Exercise aim – Could you reproduce the material below exactly, from the line containing "Our certified door inspectors" through its last line, and leave out everything else?

Dataset content –

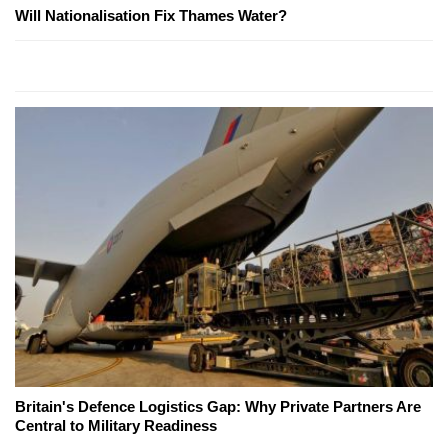
Will Nationalisation Fix Thames Water?
Britain's Defence Logistics Gap: Why Private Partners Are
Central to Military Readiness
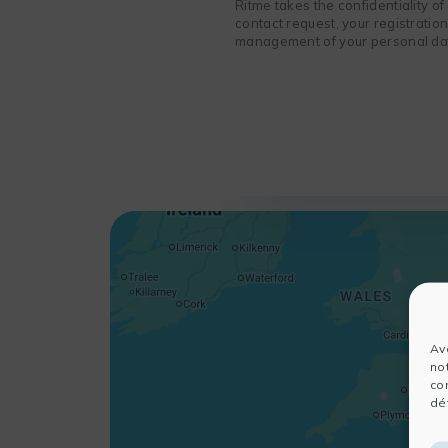
Ritme takes the confidentiality o
contact request, your registratio
management of your personal data
Av
no
co
dét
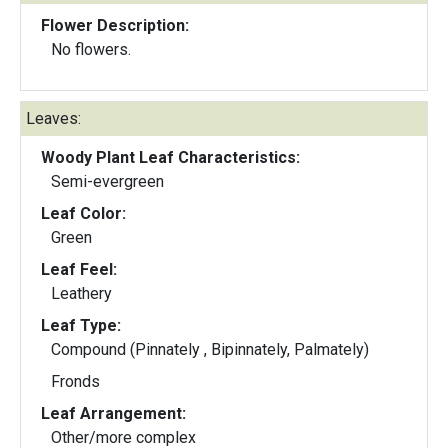
Flower Description:
No flowers.
Leaves:
Woody Plant Leaf Characteristics:
Semi-evergreen
Leaf Color:
Green
Leaf Feel:
Leathery
Leaf Type:
Compound (Pinnately , Bipinnately, Palmately)
Fronds
Leaf Arrangement:
Other/more complex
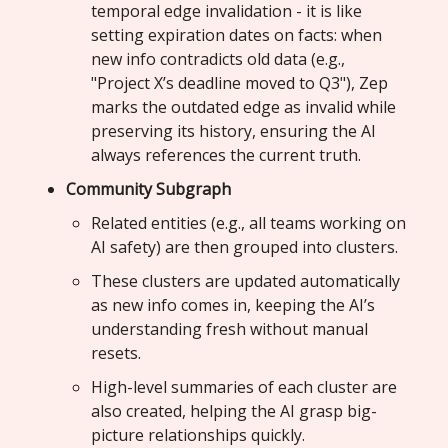
temporal edge invalidation - it is like
setting expiration dates on facts: when
new info contradicts old data (e.g.,
"Project X’s deadline moved to Q3"), Zep
marks the outdated edge as invalid while
preserving its history, ensuring the AI
always references the current truth.
Community Subgraph
Related entities (e.g., all teams working on
AI safety) are then grouped into clusters.
These clusters are updated automatically
as new info comes in, keeping the AI’s
understanding fresh without manual
resets.
High-level summaries of each cluster are
also created, helping the AI grasp big-
picture relationships quickly.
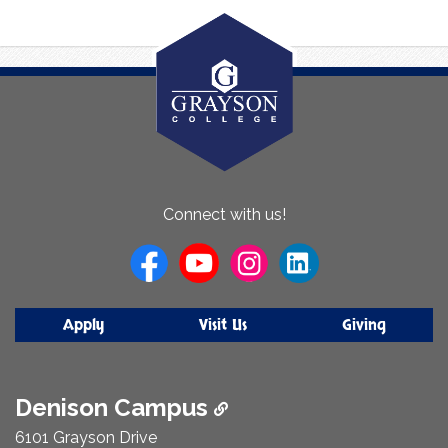
About
Connect with us!
Us
Apply
Visit Us
Giving
Denison Campus
6101 Grayson Drive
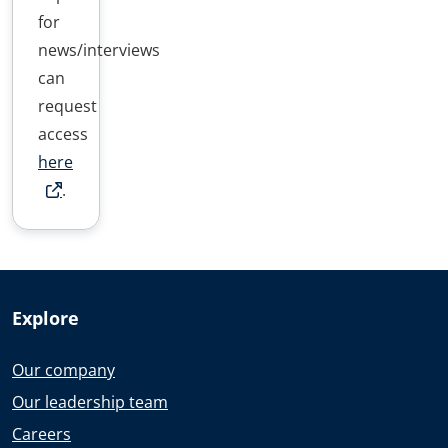
for
news/interviews
can
request
access
here
.
Explore
Our company
Our leadership team
Careers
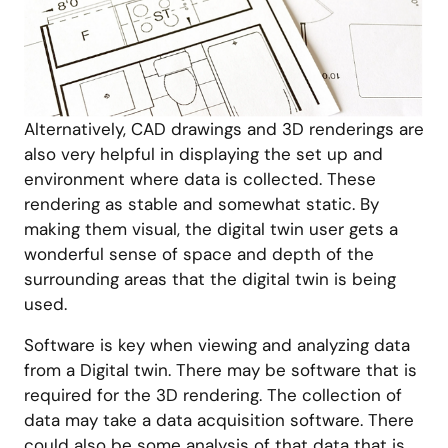
Alternatively, CAD drawings and 3D renderings are
also very helpful in displaying the set up and
environment where data is collected. These
rendering as stable and somewhat static. By
making them visual, the digital twin user gets a
wonderful sense of space and depth of the
surrounding areas that the digital twin is being
used.
Software is key when viewing and analyzing data
from a Digital twin. There may be software that is
required for the 3D rendering. The collection of
data may take a data acquisition software. There
could also be some analysis of that data that is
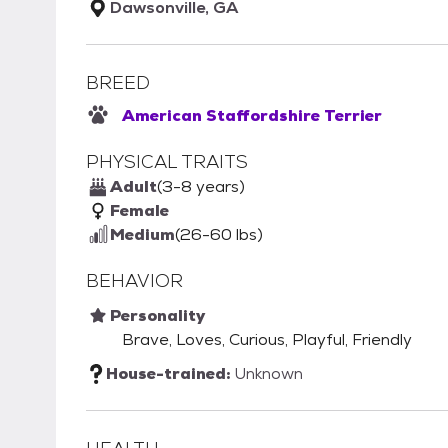
Dawsonville, GA
BREED
American Staffordshire Terrier
PHYSICAL TRAITS
Adult
(3-8 years)
Female
Medium
(26-60 lbs)
BEHAVIOR
Personality
Brave, Loves, Curious, Playful, Friendly
House-trained:
Unknown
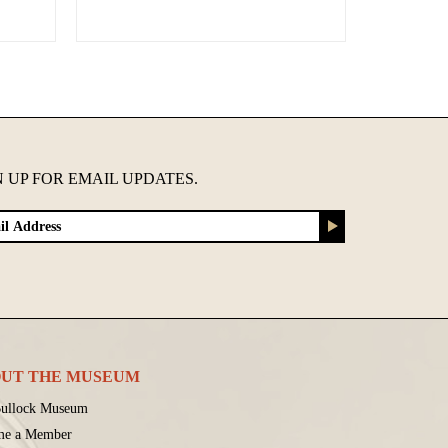
N UP FOR EMAIL UPDATES.
UT THE MUSEUM
ullock Museum
me a Member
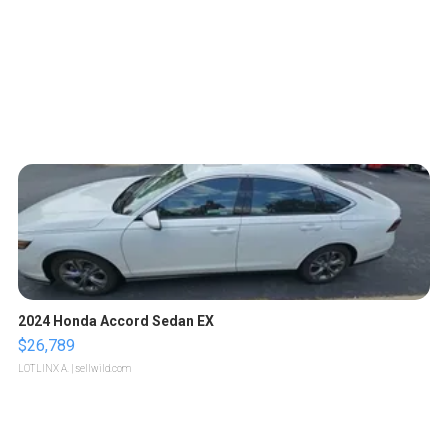
2024 Honda Accord Sedan EX
$26,789
LOTLINX A.
| sellwild.com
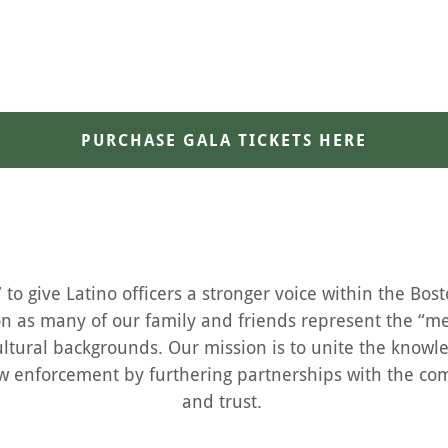
PURCHASE GALA TICKETS HERE
to give Latino officers a stronger voice within the Bos
on as many of our family and friends represent the “me
ltural backgrounds. Our mission is to unite the knowl
 law enforcement by furthering partnerships with the c
and trust.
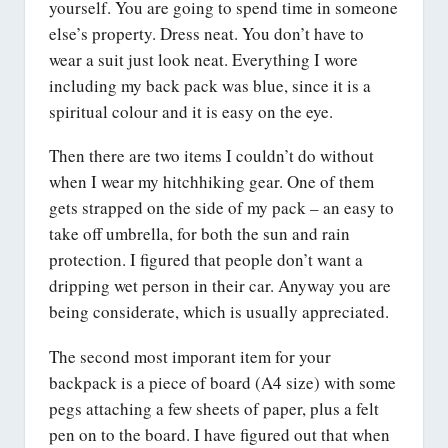
yourself. You are going to spend time in someone
else’s property. Dress neat. You don’t have to
wear a suit just look neat. Everything I wore
including my back pack was blue, since it is a
spiritual colour and it is easy on the eye.
Then there are two items I couldn’t do without
when I wear my hitchhiking gear. One of them
gets strapped on the side of my pack – an easy to
take off umbrella, for both the sun and rain
protection. I figured that people don’t want a
dripping wet person in their car. Anyway you are
being considerate, which is usually appreciated.
The second most imporant item for your
backpack is a piece of board (A4 size) with some
pegs attaching a few sheets of paper, plus a felt
pen on to the board. I have figured out that when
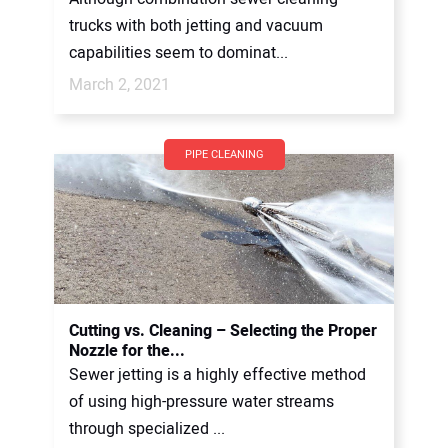
trucks with both jetting and vacuum
capabilities seem to dominat...
March 2, 2021
PIPE CLEANING
Cutting vs. Cleaning – Selecting the Proper
Nozzle for the...
Sewer jetting is a highly effective method
of using high-pressure water streams
through specialized ...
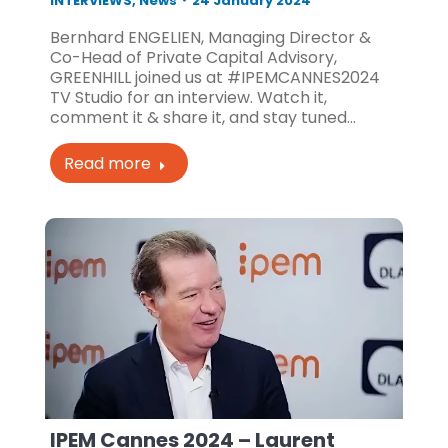
INTERVIEWS
,
News
24 January 2024
Bernhard ENGELIEN, Managing Director &
Co-Head of Private Capital Advisory,
GREENHILL joined us at #IPEMCANNES2024
TV Studio for an interview. Watch it,
comment it & share it, and stay tuned…
Read more
IPEM Cannes 2024 – Laurent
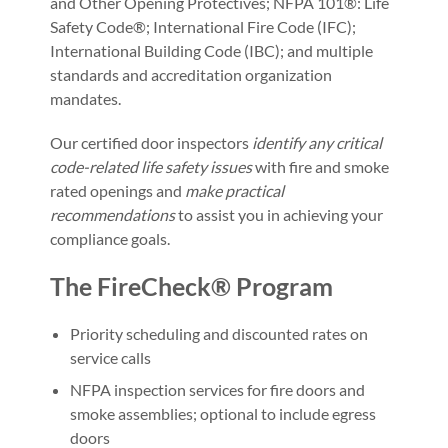
and Other Opening Protectives; NFPA 101®: Life
Safety Code®; International Fire Code (IFC);
International Building Code (IBC); and multiple
standards and accreditation organization
mandates.
Our certified door inspectors
identify any critical
code-related life safety issues
with fire and smoke
rated openings and
make practical
recommendations
to assist you in achieving your
compliance goals.
The FireCheck® Program
Priority scheduling and discounted rates on
service calls
NFPA inspection services for fire doors and
smoke assemblies; optional to include egress
doors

Exercise answer –
Our certified door inspectors
identify any critical
code-related life safety issues
with fire and smoke
rated openings and
make practical
recommendations
to assist you in achieving your
compliance goals.
The FireCheck® Program
Priority scheduling and discounted rates on
service calls
NFPA inspection services for fire doors and
smoke assemblies; optional to include egress
doors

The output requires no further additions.